• **WHAT TO DO**: Lower down are entries containing pictures. Copy exactly, without those pictures, the lines from the line with "nt of balance—between" through the line with "fabric, the tannins".

• **STUDY MATERIAL**:
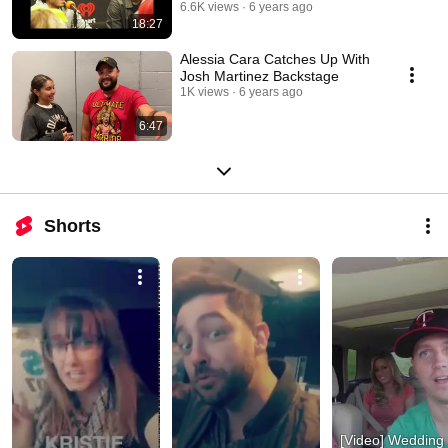
106.3
6.6K views
6 years ago
18:27
Alessia Cara Catches Up With
Josh Martinez Backstage
1K views
6 years ago
6:47
Shorts
[Video] Wedding 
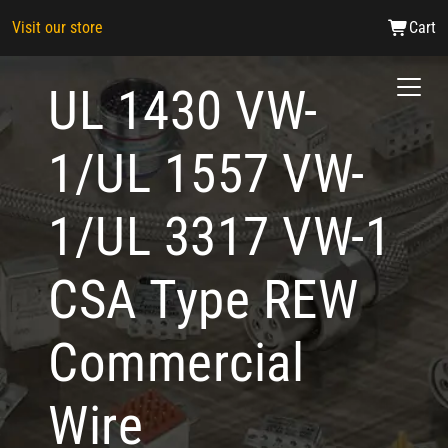
Visit our store
Cart
UL 1430 VW-
1/UL 1557 VW-
1/UL 3317 VW-1
CSA Type REW
Commercial
Wire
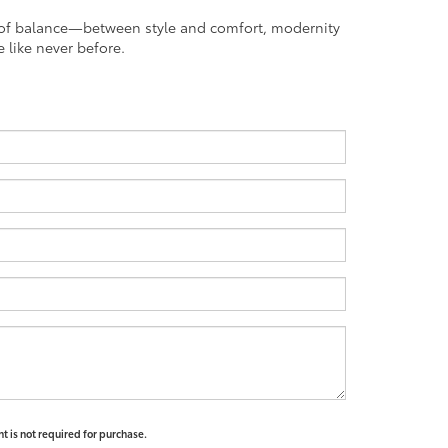
nt of balance—between style and comfort, modernity
 like never before.
t is not required for purchase.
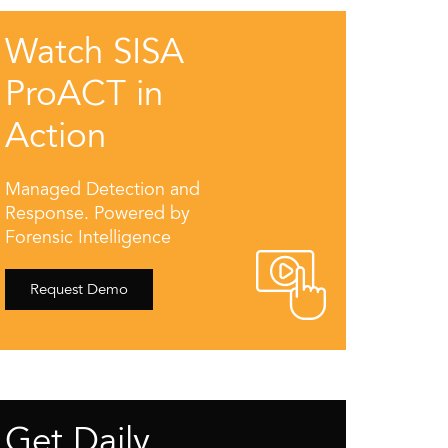
Watch SISA
ProACT in
Action
Managed Detection and
Response. Powered by
Forensic Intelligence
Request Demo
Get Daily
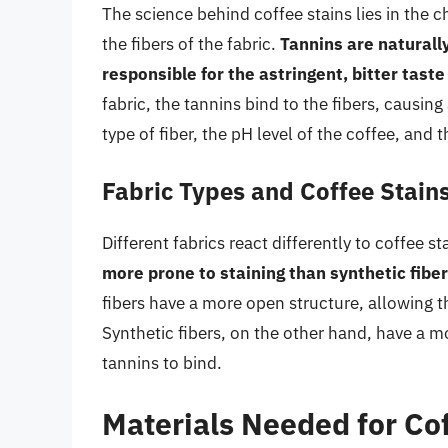
The science behind coffee stains lies in the 
the fibers of the fabric.
Tannins are naturall
responsible for the astringent, bitter taste
fabric, the tannins bind to the fibers, causin
type of fiber, the pH level of the coffee, and 
Fabric Types and Coffee Stain
Different fabrics react differently to coffee st
more prone to staining than synthetic fiber
fibers have a more open structure, allowing t
Synthetic fibers, on the other hand, have a mo
tannins to bind.
Materials Needed for Co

• **ANSWER SECTION**:
nt of balance—between style and comfort, modernity
 like never before.
t is not required for purchase.
Watch SISA
ProACT in
Action
Managed Detection and
Response. Powered by
Forensic Intelligence
Request Demo
Get Daily
The science behind coffee stains lies in the 
the fibers of the fabric.
Tannins are naturall
responsible for the astringent, bitter taste
fabric, the tannins bind to the fibers, causin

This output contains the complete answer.